Oct 03 2012

False premise in the Luna Laws

Published by at 12:48 pm under Carlson,Idaho

carlson
Chris Carlson
Carlson Chronicles

At the core of the Otter/Luna reforms there is a false premise—-that state government bureaucrats can design a logical, defensible set of metrics to measure how good a teacher is.
Don’t believe it. There are only two ways to evaluate a teacher: 1) the evaluator has to spend hours in the class observing to see if learning is taking place; and, 2) ask the students—-they always can name the teachers who teach and they respect, and the one’s who babysit and they don’t respect.

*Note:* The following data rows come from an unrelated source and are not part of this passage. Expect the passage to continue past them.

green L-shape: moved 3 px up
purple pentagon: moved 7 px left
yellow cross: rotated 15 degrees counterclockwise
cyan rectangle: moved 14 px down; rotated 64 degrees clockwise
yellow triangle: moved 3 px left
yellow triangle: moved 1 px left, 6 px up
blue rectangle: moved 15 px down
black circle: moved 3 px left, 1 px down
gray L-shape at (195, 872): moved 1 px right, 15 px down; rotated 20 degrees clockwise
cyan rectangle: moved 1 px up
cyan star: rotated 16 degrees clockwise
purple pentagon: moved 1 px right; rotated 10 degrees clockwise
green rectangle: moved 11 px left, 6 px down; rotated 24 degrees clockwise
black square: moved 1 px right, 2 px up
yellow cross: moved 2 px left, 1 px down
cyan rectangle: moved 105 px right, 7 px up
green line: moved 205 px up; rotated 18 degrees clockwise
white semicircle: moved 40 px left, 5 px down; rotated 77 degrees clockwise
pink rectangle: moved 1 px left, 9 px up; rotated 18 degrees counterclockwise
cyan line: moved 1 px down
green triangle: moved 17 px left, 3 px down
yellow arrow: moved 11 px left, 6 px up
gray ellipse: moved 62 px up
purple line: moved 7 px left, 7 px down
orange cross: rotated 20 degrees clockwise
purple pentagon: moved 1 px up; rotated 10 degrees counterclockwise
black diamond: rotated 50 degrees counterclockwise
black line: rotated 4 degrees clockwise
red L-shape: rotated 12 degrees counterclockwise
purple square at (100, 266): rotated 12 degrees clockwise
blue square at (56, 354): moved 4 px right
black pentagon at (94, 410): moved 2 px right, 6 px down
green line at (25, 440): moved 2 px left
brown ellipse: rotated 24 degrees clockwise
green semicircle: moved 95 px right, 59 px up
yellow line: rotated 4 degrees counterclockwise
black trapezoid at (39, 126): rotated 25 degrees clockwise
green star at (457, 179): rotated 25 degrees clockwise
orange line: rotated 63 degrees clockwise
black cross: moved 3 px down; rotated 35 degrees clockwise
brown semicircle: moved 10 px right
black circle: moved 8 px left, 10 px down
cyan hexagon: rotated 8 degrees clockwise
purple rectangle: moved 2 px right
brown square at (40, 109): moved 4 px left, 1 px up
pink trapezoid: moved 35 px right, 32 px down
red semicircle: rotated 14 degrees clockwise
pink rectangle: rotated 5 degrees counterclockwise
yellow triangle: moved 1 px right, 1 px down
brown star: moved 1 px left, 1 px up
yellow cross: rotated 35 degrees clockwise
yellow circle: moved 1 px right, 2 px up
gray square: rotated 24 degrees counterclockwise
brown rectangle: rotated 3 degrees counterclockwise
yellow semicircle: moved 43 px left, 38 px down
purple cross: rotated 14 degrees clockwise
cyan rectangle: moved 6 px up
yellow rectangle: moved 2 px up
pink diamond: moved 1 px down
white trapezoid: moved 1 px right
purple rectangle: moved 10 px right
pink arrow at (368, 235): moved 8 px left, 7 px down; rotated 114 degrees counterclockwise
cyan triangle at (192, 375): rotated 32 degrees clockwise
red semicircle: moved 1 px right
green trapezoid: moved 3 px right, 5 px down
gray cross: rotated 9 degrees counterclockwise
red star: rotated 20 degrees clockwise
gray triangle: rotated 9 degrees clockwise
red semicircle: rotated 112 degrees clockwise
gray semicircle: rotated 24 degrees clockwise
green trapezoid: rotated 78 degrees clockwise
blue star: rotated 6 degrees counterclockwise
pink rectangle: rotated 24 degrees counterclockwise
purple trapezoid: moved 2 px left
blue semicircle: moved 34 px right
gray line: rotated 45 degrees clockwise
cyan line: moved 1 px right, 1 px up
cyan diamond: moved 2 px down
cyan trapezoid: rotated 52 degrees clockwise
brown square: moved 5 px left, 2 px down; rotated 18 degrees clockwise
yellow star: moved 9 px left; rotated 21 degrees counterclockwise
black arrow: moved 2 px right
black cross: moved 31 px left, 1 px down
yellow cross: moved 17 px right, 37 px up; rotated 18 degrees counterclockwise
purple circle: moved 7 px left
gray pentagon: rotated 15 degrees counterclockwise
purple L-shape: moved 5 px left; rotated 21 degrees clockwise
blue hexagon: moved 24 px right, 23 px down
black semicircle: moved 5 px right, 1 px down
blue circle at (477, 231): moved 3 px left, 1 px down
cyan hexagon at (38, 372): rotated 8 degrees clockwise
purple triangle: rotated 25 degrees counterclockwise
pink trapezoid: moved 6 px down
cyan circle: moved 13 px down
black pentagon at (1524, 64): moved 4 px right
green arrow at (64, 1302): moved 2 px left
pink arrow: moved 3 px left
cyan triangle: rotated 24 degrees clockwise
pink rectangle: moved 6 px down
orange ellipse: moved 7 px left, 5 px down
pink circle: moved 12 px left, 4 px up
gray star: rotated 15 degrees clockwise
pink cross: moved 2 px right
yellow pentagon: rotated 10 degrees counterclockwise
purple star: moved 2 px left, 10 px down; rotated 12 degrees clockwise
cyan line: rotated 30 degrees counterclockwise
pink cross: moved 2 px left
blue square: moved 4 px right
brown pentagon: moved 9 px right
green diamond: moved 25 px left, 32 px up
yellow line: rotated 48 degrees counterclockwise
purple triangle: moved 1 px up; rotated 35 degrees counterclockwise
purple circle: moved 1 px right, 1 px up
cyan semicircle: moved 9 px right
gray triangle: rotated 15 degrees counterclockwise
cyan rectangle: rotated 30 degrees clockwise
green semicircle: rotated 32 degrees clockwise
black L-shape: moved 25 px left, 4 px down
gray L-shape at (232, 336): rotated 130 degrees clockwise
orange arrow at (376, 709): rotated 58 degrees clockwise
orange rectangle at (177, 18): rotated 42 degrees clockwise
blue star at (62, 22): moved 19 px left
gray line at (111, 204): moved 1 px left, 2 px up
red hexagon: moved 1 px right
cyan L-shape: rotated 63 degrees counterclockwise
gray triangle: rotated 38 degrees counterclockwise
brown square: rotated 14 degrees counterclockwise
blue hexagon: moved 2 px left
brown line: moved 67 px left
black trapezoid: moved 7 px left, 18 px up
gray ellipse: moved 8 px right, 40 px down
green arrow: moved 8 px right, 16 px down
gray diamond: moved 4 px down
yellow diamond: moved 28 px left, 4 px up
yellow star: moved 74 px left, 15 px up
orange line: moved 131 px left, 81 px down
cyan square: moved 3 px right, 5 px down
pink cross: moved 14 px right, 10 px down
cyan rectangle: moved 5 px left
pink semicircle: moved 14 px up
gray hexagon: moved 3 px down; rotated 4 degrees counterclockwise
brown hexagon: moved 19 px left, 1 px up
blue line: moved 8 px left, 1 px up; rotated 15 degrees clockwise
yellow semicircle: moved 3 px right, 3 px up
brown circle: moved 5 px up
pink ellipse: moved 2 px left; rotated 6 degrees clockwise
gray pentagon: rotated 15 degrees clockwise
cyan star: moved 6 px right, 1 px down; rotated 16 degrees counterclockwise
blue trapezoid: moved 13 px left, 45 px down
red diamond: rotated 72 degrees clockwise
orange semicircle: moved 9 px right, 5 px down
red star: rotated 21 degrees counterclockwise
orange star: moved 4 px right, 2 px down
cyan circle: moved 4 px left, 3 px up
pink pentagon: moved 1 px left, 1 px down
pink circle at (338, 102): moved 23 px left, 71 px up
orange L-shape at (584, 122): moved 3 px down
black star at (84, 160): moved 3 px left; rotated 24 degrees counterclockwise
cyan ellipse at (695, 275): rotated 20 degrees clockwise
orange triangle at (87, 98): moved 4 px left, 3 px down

The state department of education should quit trying to have it both ways. On the one hand they say local school boards call the shots, but on the other hand they provide “guidelines” to determine who is and isn’t a good teacher. In fairness to the department, they do allow on a local option basis input by students in the evaluation of teachers. And they do mandate in class observation – at least once during a school term.

They also mandate some sort of proof of parental involvement in the evaluation of teachers, but they leave it to the local school board to determine what form and whether a teacher’s evaluation is incomplete without the parental assessment.

What to do about parents who don’t care and won’t participate is apparently a problem left to the teacher and the board to solve, but an evaluation is not complete in the eyes of the state office without the parental involvement portion.

So, what do good bureaucrats do? With the participation of the teachers they create a form with lots of numerical goals and metrics. Examine one of the forms though and it is pure b.s. It is a statistic driven exercise regarding who can most creatively figure out how to game the system and turn the form into a positive evaluation.

It is another iteration of the phony STAR system created by the department to help one determine the better public schools in an area. So surprise, surprise, Benewah County turns out to have a five star elementary and a couple of four star schools as well.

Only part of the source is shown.